Stigma yang demikianlah, menjadikan generasi muda merasa minder untuk menjadi seorang petani. Stigma tersebut akan terkonstruksi di masyarakat jika tidak ada upaya diubah. Perubahan stigma negatif masyarakat terhadap profesi petani haruslah diupayakan, dengan jawaban yang mampu mematahkan persepsi-persepsi tersebut. Dari situlah, generasi muda setidaknya semakin percaya diri dan menaruh pilihan berprofesi sebagai petani, meskipun dengan berbagai tantangan di dalamnya. Petani adalah pahlawan pangan yang memiliki kontribusi besar bagi bangsa Indonesia, serta dapat berperan pada pemenuhan pangan global.

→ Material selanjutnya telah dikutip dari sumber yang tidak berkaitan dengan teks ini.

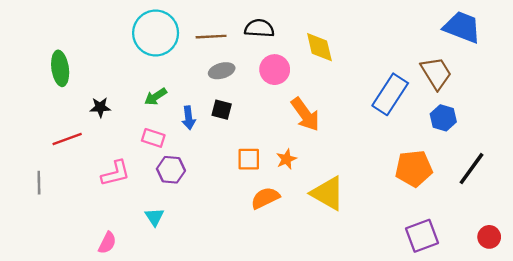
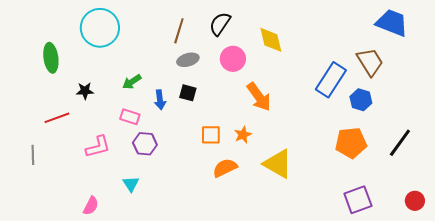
black semicircle: (259, 28) -> (220, 24), turned -60
cyan circle: (156, 33) -> (100, 28), moved
brown line: (211, 37) -> (179, 31), turned -70
blue hexagon: (443, 118) -> (361, 100), moved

Efektivitas Proses dan Efisiensi Hasil Pertanian
Permasalahan produksi yang sering dialami oleh petani di Indonesia, juga menjadi pertimbangan generasi muda untuk bertani yakni tentang efektivitas dan efisiensi. Mulai dari tahap awal, dimana harga benih dan pupuk yang mahal, sehingga petani kesulitan dalam permodalan awal. Kemudian, pada proses penanaman yang membutuhkan tidak sedikit tenaga, sebab kurangnya penggunaan teknologi modern. Ditambah lagi persoalan harga komoditas yang fluktuatif sebab permainan harga seringkali merugikan petani, sehingga antara modal yang dikeluarkan dengan laba yang didapatkan tidak seimbang.
Hal demikianlah menjadikan petani muda berpikir dua kali untuk menjadi petani. Tetapi hal itu dapat diselesaikan jika petani muda dapat mengoptimalkan kemampuannya. Kemajuan teknologi dapat dimanfaatkan oleh generasi muda, dimana memiliki keterampilan dalam mengoperasikannya. Pengunaan teknologi dalam pertanian tersebut terbukti dapat mendobrak produktivitas dan efisiensi dalam proses produksi usaha pertanian. Dapat mengurangi tenaga fisik yang dibutuhkan, lebih memudahkan, dan menekan biaya produksi, sehingga mendapatkan laba yang seimbang.
Persoalan Lahan dan Ancaman Climate Change
Persoalan lahan menjadi masalah pokok bagi petani di Indonesia. Hal ini berdasarkan data bahwa rata-rata petani Indonesia itu hanya memiliki lahan tidak lebih dari 0,5 hektar. Bahkan faktanya banyak petani yang tidak memiliki lahan, dan terpaksa menyewa lahan. Sewa lahan yang dilakukan kerap kali menjadi boomerang yang menjadikannya rugi. Terlebih lagi, banyak alih fungsi lahan pertanian menjadi fungsi lain, seperti: perumahan dan Kawasan industri. Selain itu, ancaman climate change (perubahan iklim) menjadi momok yang nyata bagi petani. Perubahan iklim yang terjadi sangat memberikan dampak kepada petani, seperti: pergeseran musim tanam yang menyulitkan petani menentukan masa tanam dan panen, serta dapat mempengaruhi hasil panen dengan ancaman gagal panen.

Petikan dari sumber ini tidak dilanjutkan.